**Task directions:** An image-free, exact copy of the records below is required.
----
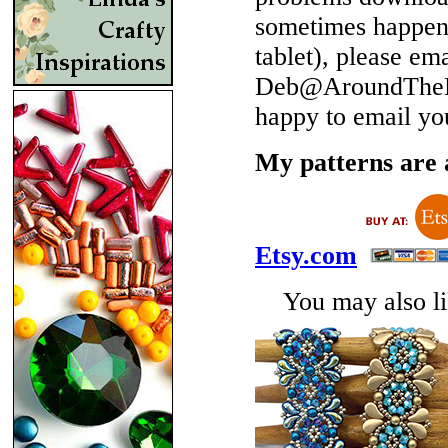
sometimes happen 
tablet), please em
Deb@AroundTheBe
happy to email yo
My patterns are a
Etsy.com
You may also lik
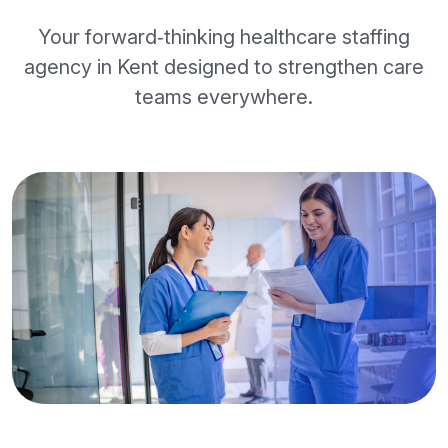
Your forward‑thinking healthcare staffing
agency in Kent designed to strengthen care
teams everywhere.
----
**Response below:**
sometimes happen 
tablet), please em
Deb@AroundTheBe
happy to email yo
My patterns are a
Etsy.com
You may also lik
Your forward‑thinking healthcare staffing
agency in Kent designed to strengthen care
teams everywhere.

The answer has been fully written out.